NewsCovering Colorado


Tiny homes village coming to Springs' Mill Street neighborhood

Posted at 5:22 PM, Jul 14, 2020

COLORADO SPRINGS — Breaking the cycle of poverty and preventing homelessness - that's the goal of a new tiny homes community coming to Colorado Springs.

Located near the corner of Fountain and Sierra Madre, in an area known as the Mill Street neighborhood, is a block of homes. Greg Flaks shared that his father purchased them in the 60s and 70s.

Flaks said, "He purchased the houses and then rented them out over the years."

He and his brother, Rick Flaks, continued to rent the homes out to people up until last year.

Rick Flaks said, "These houses are at least 100 years old and like anything that's old they needed upkeep, and quite frankly we sort of became disenchanted with being landlords."

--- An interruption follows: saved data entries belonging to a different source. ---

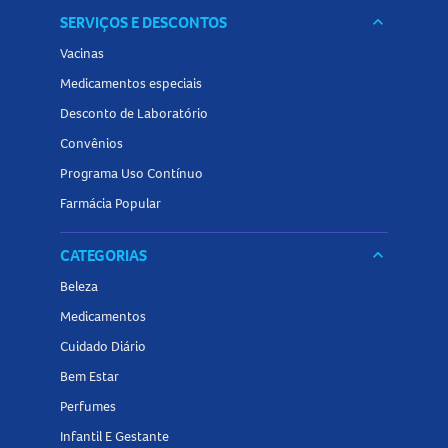
SERVIÇOS E DESCONTOS
keyboard_arrow_down
Vacinas
Medicamentos especiais
Desconto de Laboratório
Convênios
Programa Uso Contínuo
Farmácia Popular
CATEGORIAS
keyboard_arrow_down
Beleza
Medicamentos
Cuidado Diário
Bem Estar
Perfumes
Infantil E Gestante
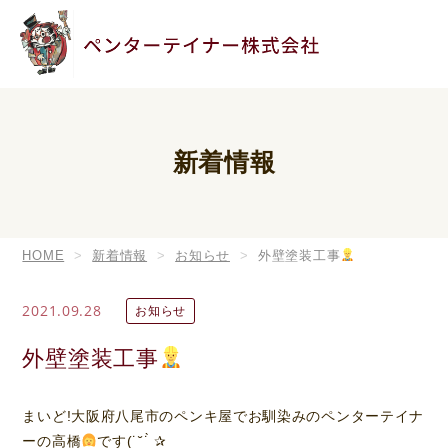
新着情報
HOME
新着情報
お知らせ
外壁塗装工事
2021.09.28
お知らせ
外壁塗装工事
まいど!大阪府八尾市のペンキ屋でお馴染みのペンターテイナ
ーの高橋
です(˙˘˙̀ ✰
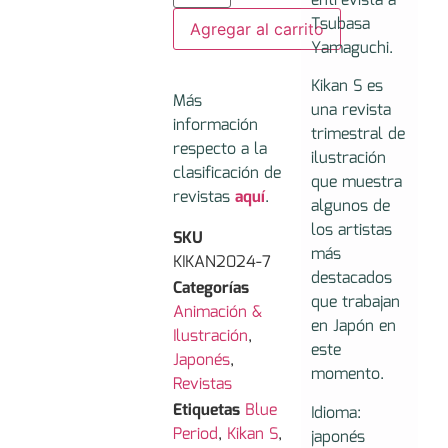
entrevista a
Tsubasa
Agregar al carrito
Yamaguchi.
Kikan S es
Más
una revista
información
trimestral de
respecto a la
ilustración
clasificación de
que muestra
revistas
aquí
.
algunos de
los artistas
SKU
más
KIKAN2024-7
destacados
Categorías
que trabajan
Animación &
en Japón en
Ilustración
,
este
Japonés
,
momento.
Revistas
Etiquetas
Blue
Idioma:
Period
,
Kikan S
,
japonés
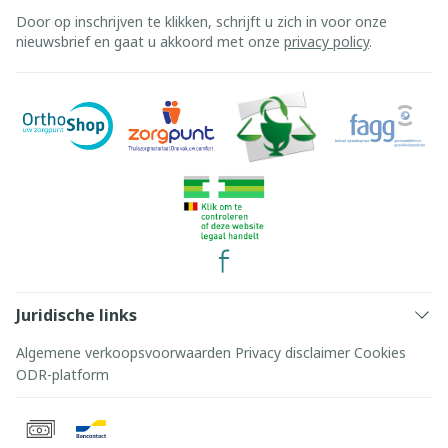
Door op inschrijven te klikken, schrijft u zich in voor onze
nieuwsbrief en gaat u akkoord met onze
privacy policy
.
Juridische links
Algemene verkoopsvoorwaarden
Privacy disclaimer
Cookies
ODR-platform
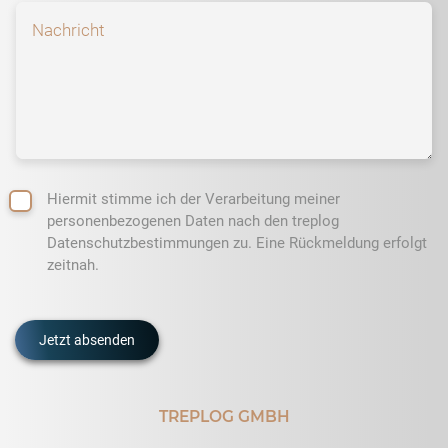
Hiermit stimme ich der Verarbeitung meiner
personenbezogenen Daten nach den treplog
Datenschutzbestimmungen zu. Eine Rückmeldung erfolgt
zeitnah.
TREPLOG GMBH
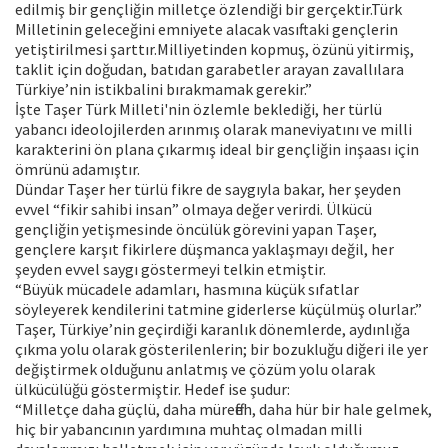
edilmiş bir gençliğin milletçe özlendiği bir gerçektir.Türk
Milletinin geleceğini emniyete alacak vasıftaki gençlerin
yetiştirilmesi şarttır.Milliyetinden kopmuş, özünü yitirmiş,
taklit için doğudan, batıdan garabetler arayan zavallılara
Türkiye’nin istikbalini bırakmamak gerekir.”
İşte Taşer Türk Milleti'nin özlemle beklediği, her türlü
yabancı ideolojilerden arınmış olarak maneviyatını ve milli
karakterini ön plana çıkarmış ideal bir gençliğin inşaası için
ömrünü adamıştır.
Dündar Taşer her türlü fikre de saygıyla bakar, her şeyden
evvel “fikir sahibi insan” olmaya değer verirdi. Ülkücü
gençliğin yetişmesinde öncülük görevini yapan Taşer,
gençlere karşıt fikirlere düşmanca yaklaşmayı değil, her
şeyden evvel saygı göstermeyi telkin etmiştir.
“Büyük mücadele adamları, hasmına küçük sıfatlar
söyleyerek kendilerini tatmine giderlerse küçülmüş olurlar.”
Taşer, Türkiye’nin geçirdiği karanlık dönemlerde, aydınlığa
çıkma yolu olarak gösterilenlerin; bir bozukluğu diğeri ile yer
değiştirmek olduğunu anlatmış ve çözüm yolu olarak
ülkücülüğü göstermiştir. Hedef ise şudur:
“Milletçe daha güçlü, daha müreffeh, daha hür bir hale gelmek,
hiç bir yabancının yardımına muhtaç olmadan milli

They decided they would eventually get rid of them.

Greg Flaks said, "Once we decided to tear them down and destroy them we allowed the fire department and the police department to do training here."

But the question remained: "We thought what could we do better with the land?" said Rick Flaks.

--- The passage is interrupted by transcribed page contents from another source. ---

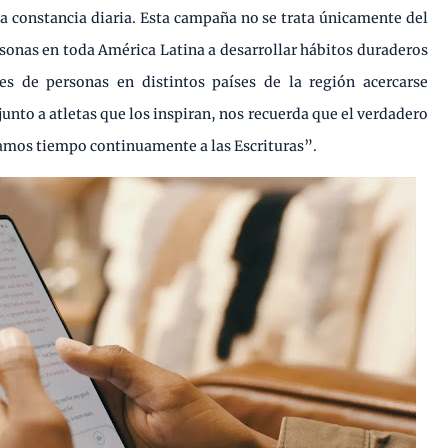
ma constancia diaria. Esta campaña no se trata únicamente del
ersonas en toda América Latina a desarrollar hábitos duraderos
nes de personas en distintos países de la región acercarse
junto a atletas que los inspiran, nos recuerda que el verdadero
amos tiempo continuamente a las Escrituras”.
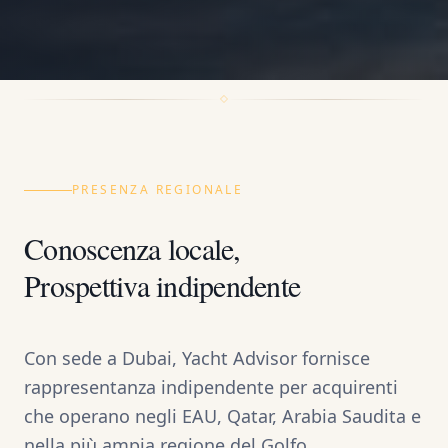
PRESENZA REGIONALE
Conoscenza locale,
Prospettiva indipendente
Con sede a Dubai, Yacht Advisor fornisce
rappresentanza indipendente per acquirenti
che operano negli EAU, Qatar, Arabia Saudita e
nella più ampia regione del Golfo.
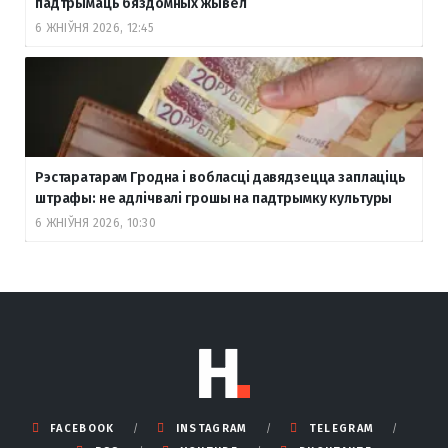
падтрымаць бяздомных жывёл
6 ЖНІЎНЯ 2026, 12:45
Рэстаратарам Гродна і вобласці давядзецца заплаціць
штрафы: не адлічвалі грошы на падтрымку культуры
6 ЖНІЎНЯ 2026, 10:30
FACEBOOK
INSTAGRAM
TELEGRAM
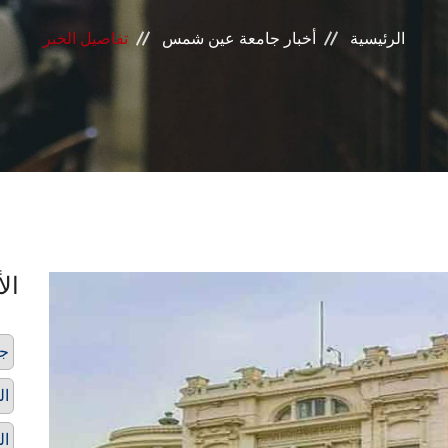
الرئيسية
أخبار جامعة عين شمس
تفاصيل الخبر
الأ
ج
ال
ال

Shelley Jensen, founder & CEO of the nonprofit We Fortify, had the answer.

Greg Flaks said, "We're so excited that we can join with Shelley to put this tiny home village together."

News 5 learned that the village will be serving young, single adults between the ages of 18 and 29 who are at extreme risk for becoming, have been, or are situationally homeless.

Jensen said, "We're building our first home right now and we have four trailers on order. We'll have five homes on the property by the end of October and the rest on the property by the end of February."

There will be 18 homes total with the rent for each at $600 a month. For residents - it'll be a two-year lease agreement to help them get back on their feet.

Jensen said, "All people that come into the village are recommended by other human services organizations first and then we vet them, and then they need to sign a community contract."

For the Flaks brothers, it's a project they know their parents would be proud of.

Greg Flaks said, "It was my mother's absolute dream for something like this to happen."

As for Jensen, she said, "What excites me the most about this is that if we can shift these 18 people in two years out it'll be 90 in 10 years...if they can remain in a position of emotional and financial interdependence their children won't be born into a paradigm of poverty."